Few things show inequality more than Land Registry records and, when it comes to that, Britain surely stands alone. In the thousand years since the Norman conquest, most of the land in England has been held and remains held by a very small and select segment of the population.
According to the author Kevin Cahill, the main driver behind the absurd expense of owning land and property in Britain is that so much of the nation's land is locked up by a tiny elite. Just 0.3% of the population 160,000 families own two thirds of the country. Less than 1% of the population owns 70% of the land, running Britain a close second to Brazil for the title of the country with the most unequal land distribution on Earth.
Much of this can be traced back to 1066. The first act of William the Conqueror, in 1067, was to declare that every acre of land in England now belonged to the monarch. This was unprecedented: Anglo-Saxon England had been a mosaic of landowners. Now there was just one. William then proceeded to parcel much of that land out to those who had fought with him at Hastings. This was the beginning of feudalism; it was also the beginning of the landowning culture that has plagued England and Britain ever since.

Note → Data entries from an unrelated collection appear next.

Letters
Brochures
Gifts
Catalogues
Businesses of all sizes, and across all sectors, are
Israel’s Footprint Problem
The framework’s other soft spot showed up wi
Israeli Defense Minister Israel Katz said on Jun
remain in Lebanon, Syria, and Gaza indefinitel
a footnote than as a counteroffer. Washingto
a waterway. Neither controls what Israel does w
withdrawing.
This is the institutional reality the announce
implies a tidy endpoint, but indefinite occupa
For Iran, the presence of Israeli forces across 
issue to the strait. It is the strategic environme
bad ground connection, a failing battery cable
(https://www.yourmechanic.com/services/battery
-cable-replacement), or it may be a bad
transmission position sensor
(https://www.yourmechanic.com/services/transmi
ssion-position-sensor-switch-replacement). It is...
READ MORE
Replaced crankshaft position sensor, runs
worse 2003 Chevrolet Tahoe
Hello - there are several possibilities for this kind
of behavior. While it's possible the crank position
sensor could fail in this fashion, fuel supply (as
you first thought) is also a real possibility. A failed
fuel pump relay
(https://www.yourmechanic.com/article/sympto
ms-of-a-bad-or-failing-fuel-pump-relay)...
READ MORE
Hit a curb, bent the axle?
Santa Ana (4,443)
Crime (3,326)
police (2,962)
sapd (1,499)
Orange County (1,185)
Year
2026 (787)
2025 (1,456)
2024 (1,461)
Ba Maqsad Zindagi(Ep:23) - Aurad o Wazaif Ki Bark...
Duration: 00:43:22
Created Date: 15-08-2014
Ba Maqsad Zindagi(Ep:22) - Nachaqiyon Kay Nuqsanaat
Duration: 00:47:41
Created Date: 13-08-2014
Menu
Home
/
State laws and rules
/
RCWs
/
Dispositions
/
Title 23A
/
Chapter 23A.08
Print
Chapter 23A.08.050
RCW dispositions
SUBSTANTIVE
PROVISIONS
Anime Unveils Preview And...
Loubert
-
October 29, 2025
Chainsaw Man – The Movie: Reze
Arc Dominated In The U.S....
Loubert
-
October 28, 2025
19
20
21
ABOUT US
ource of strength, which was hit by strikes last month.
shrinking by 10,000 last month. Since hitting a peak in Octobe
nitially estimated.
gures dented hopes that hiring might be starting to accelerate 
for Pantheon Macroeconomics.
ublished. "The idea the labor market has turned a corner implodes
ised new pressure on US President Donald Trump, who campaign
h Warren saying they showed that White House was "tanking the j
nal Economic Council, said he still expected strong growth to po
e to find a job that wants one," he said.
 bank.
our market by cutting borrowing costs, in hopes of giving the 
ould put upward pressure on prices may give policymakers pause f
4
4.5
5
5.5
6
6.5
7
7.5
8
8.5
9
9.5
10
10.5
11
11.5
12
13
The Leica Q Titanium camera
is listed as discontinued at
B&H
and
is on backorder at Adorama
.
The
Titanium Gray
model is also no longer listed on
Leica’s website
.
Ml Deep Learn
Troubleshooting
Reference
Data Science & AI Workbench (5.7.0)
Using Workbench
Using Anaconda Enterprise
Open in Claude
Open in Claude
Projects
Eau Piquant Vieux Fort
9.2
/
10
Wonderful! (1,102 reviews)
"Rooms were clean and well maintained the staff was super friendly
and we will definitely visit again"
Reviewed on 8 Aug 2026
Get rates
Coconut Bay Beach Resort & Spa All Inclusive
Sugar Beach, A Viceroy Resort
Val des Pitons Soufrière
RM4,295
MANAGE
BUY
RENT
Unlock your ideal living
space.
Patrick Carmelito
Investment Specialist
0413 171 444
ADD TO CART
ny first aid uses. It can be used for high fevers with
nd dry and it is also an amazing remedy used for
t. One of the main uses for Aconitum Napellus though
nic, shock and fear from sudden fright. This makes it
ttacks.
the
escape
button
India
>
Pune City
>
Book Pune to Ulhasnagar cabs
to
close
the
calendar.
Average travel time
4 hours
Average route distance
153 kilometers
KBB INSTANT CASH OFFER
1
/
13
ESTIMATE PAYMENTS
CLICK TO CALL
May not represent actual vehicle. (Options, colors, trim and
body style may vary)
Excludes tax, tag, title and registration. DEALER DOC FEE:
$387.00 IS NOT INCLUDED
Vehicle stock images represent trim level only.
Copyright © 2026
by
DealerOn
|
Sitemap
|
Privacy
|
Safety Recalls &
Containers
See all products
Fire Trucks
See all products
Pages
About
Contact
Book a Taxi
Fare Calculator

The dukes and earls who still own so much of the nation's land, and who feature every year on the breathless rich lists, are the beneficiaries of this astonishing land grab. William's 22nd great-granddaughter, who today sits on the throne, is still the legal owner of the whole of England. Even your house, if you've been able to afford one, is technically hers. You're a tenant, and the price of your tenancy is your loyalty to the crown. When the current monarch dies, her son will inherit the crown (another Norman innovation, incidentally, since Anglo-Saxon kings were elected). As Duke of Cornwall, he is the inheritor of land that William gave to Brian of Brittany in 1068, for helping to defeat the English at Hastings.
But the Normans and their descendants are eclipsed by the landed gentry in Scotland. Today, the work of the highland clearances completed, more than half the land in Scotland is in the hands of just 500-people.
The land on which many of our lairds sit was stolen in the 17th century," says [Andy Wightman, author of The Poor Had No Lawyers, Who Owns Scotland (And How they Got It)]. "But these ill-gotten gains were protected by acts which maintained their hegemony after the rest of Europe ditched feudalism and concentrated land ownership."
He describes how the aristocracy embraced the 1560 Reformation as a means of getting their hands on land belonging to the "Auld Kirk". They needed to protect their stolen goods with a robust law.
The Act of Prescription (1617) did the trick. Thus any land occupied for 40 years or more was indemnified from future legal challenge. The law remains in place and has effectively upheld the gentry's rights to stolen goods for 400 years.